Now, I’ve always been fascinated by how words work--and what they can do to us. I’ve been especially intrigued over the past thirty years by questions—yeah, I’m a question nut! I actually have an entire shelf in my library on the discipline of questioning. My hobby is easily explained. Effective questions are a key to learning and growing. Which means that questions are how we make change. And inevitably, clients hire to me to help them make change.
So, I was glued to a column by the NYT’s Bret Stephens on a new book, The Secrets of Jewish Genius, which I took to be about creativity and problem solving. (FYI: I’m English and Scot--not Jewish.) I’ve long since learned that as soon as I begin to get into disciplines like economics, science, politics, psychology, psychiatry, human resources, fiction, music, etc. and etc., I start running into Jewish writers. Here’s just a brief list: Sigmund Freud, Benjamin Disraeli, Albert Einstein, Franz Kafka, Irving Kristol, Rudolf Serkin, Daniel Kahneman, Jeff Pfeffer, Abraham Maslow, Karl Marx, and Milton Friedman.
So, I was very curious about the answer to Stephens’ thesis question: “How is it that a people who never amounted even to one-third of 1 percent of the world’s population contributed so seminally to so many of its most pathbreaking ideas and innovations?”
Stephens deals with the “Jews are Smart” explanation, commenting that it obscures more than it illuminates. Instead, he chooses to deal with the question of why intelligence is matched by “bracing originality and high-minded purpose.”
The answer to his question is surprising: “Jewish genius operates differently (from other thinkers). It is prone to question the premise and rethink the concept: to ask why (or why not?) as often as how. . . Where Jews’ advantage more often lies is in thinking different.”
There are the two very, shockingly simple, important words that can add significantly to your creativity: why not?

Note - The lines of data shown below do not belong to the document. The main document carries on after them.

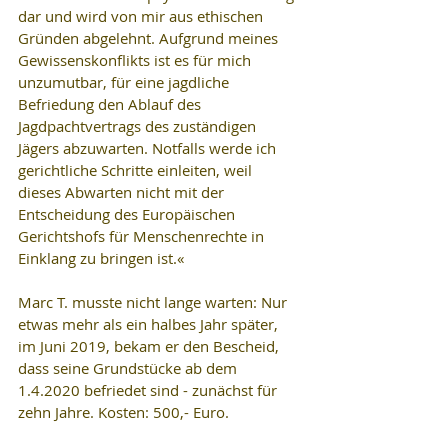
dar und wird von mir aus ethischen 
Gründen abgelehnt. Aufgrund meines 
Gewissenskonflikts ist es für mich 
unzumutbar, für eine jagdliche 
Befriedung den Ablauf des 
Jagdpachtvertrags des zuständigen 
Jägers abzuwarten. Notfalls werde ich 
gerichtliche Schritte einleiten, weil 
dieses Abwarten nicht mit der 
Entscheidung des Europäischen 
Gerichtshofs für Menschenrechte in 
Einklang zu bringen ist.«
Marc T. musste nicht lange warten: Nur 
etwas mehr als ein halbes Jahr später, 
im Juni 2019, bekam er den Bescheid, 
dass seine Grundstücke ab dem 
1.4.2020 befriedet sind - zunächst für 
zehn Jahre. Kosten: 500,- Euro.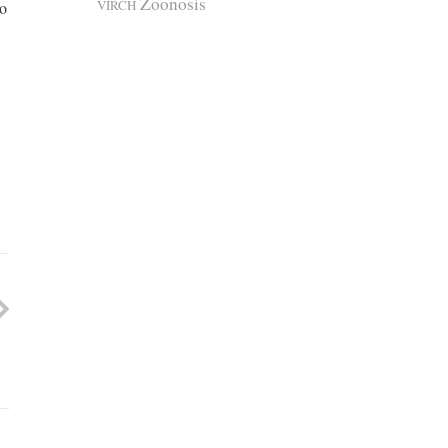
Zoonosis
VIRCH
go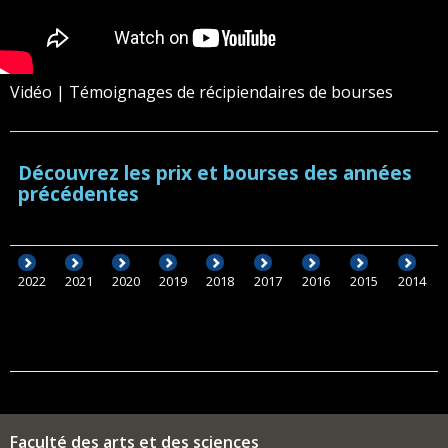
Vidéo | Témoignages de récipiendaires de bourses
Découvrez les prix et bourses des années
précédentes
2022
2021
2020
2019
2018
2017
2016
2015
2014
Faculté des arts et des sciences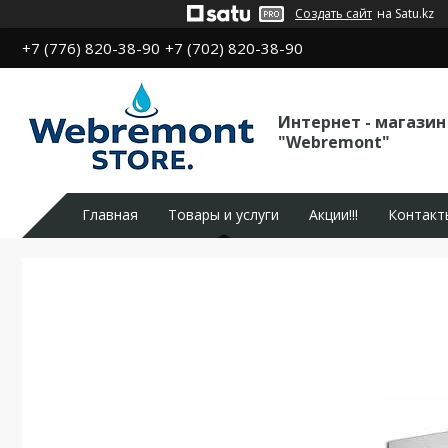
Создать сайт
на Satu.kz
+7 (776) 820-38-90
+7 (702) 820-38-90
Интернет - магазин
"Webremont"
Главная
Товары и услуги
Акции!!!
Контакт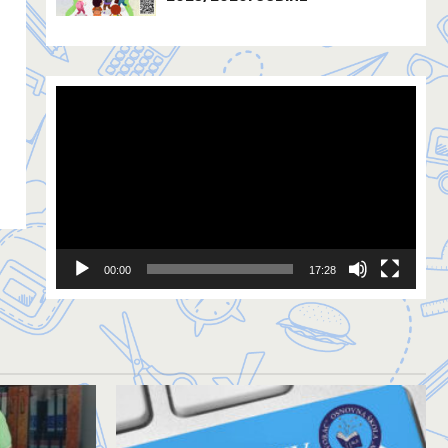
Video
Player
00:00
17:28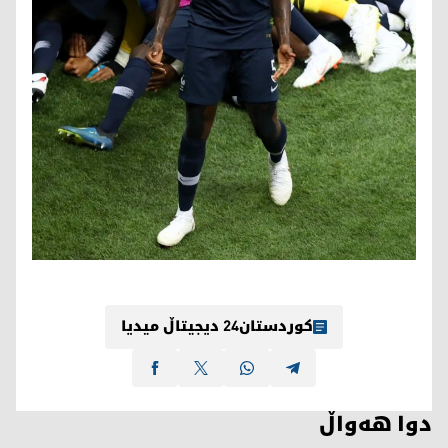
کوردستان24 دیجیتاڵ میدیا
دوا هەواڵ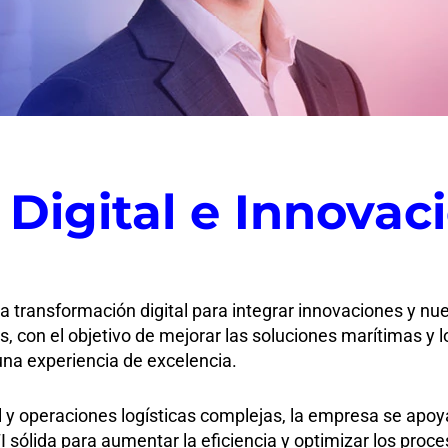
, Digital e Innovac
transformación digital para integrar innovaciones y nu
s, con el objetivo de mejorar las soluciones marítimas y 
 una experiencia de excelencia.
l y operaciones logísticas complejas, la empresa se apo
I sólida para aumentar la eficiencia y optimizar los proce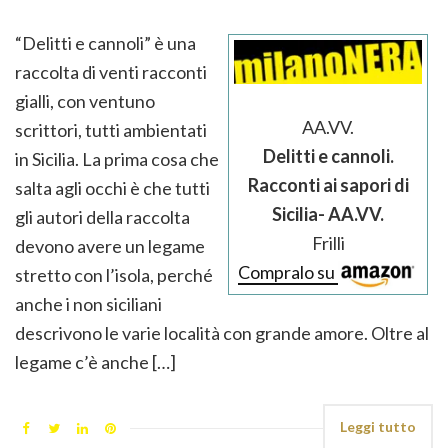
“Delitti e cannoli” è una
raccolta di venti racconti
gialli, con ventuno
AA.VV.
scrittori, tutti ambientati
Delitti e cannoli.
in Sicilia. La prima cosa che
Racconti ai sapori di
salta agli occhi è che tutti
Sicilia- AA.VV.
gli autori della raccolta
Frilli
devono avere un legame
Compralo su
stretto con l’isola, perché
anche i non siciliani
descrivono le varie località con grande amore. Oltre al
legame c’è anche […]
Leggi tutto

In previous vocations, I made a fetish out of “what” and “how.” What do you need to do and how do you do it? What do I need to do for my clients (my congregation) and how do I pull it off with them (my congregation, students or clients)? It took me quite a few years to recognize that “why” also needs to be part of my problem solving. Why do I think this is important? Why is this necessary? Although I was very familiar with various questioning processes, including Bloom’s extensive Taxonomy, I intended to build my own taxonomy of questions that could be learned quickly by clients. Indeed, my agenda was the need for a simple taxonomy that could be easily taught and used when focused on behaviors. I learned that even smart MBAs from top schools, with background in decision science, had no obvious taxonomy for dealing with human behaviors. My simple taxonomy was a starting place that could be added to as experience required.